### Task to complete
Among the entries below, only the lines from the one with "Peut-on prédire un" through the one with "Поиск по сайту" are to be retyped, exactly and without pictures.
*** Opening of Source data ***
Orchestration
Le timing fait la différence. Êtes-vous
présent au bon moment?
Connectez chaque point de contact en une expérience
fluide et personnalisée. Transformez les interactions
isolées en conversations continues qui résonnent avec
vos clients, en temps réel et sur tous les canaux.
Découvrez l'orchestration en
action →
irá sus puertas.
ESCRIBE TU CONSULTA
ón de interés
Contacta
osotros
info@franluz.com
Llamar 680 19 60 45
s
*** Close of Source data ***
*** Opening of Source data ***
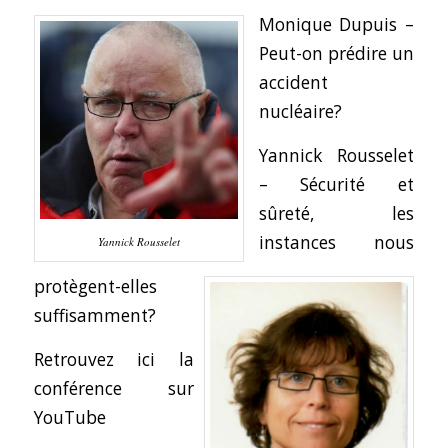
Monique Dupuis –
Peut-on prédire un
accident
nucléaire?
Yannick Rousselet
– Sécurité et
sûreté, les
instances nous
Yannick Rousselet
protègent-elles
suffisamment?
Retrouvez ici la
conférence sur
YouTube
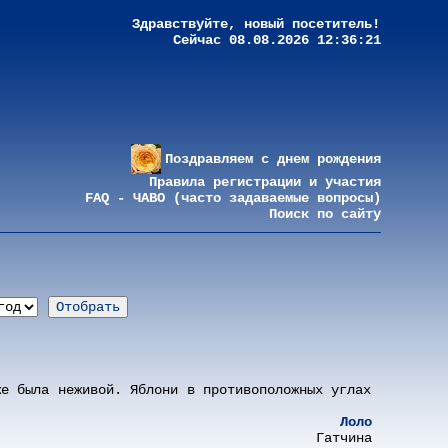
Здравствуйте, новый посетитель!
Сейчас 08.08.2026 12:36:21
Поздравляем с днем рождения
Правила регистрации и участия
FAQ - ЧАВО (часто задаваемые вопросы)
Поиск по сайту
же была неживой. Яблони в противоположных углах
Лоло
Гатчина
*** Close of Source data ***
### Result for this exercise
Peut-on prédire un
accident
nucléaire?
Yannick Rousselet
– Sécurité et
sûreté, les
instances nous
Yannick Rousselet
protègent-elles
suffisamment?
Retrouvez ici la
conférence sur
YouTube
Здравствуйте, новый посетитель!
Сейчас 08.08.2026 12:36:21
Поздравляем с днем рождения
Правила регистрации и участия
FAQ - ЧАВО (часто задаваемые вопросы)
Поиск по сайту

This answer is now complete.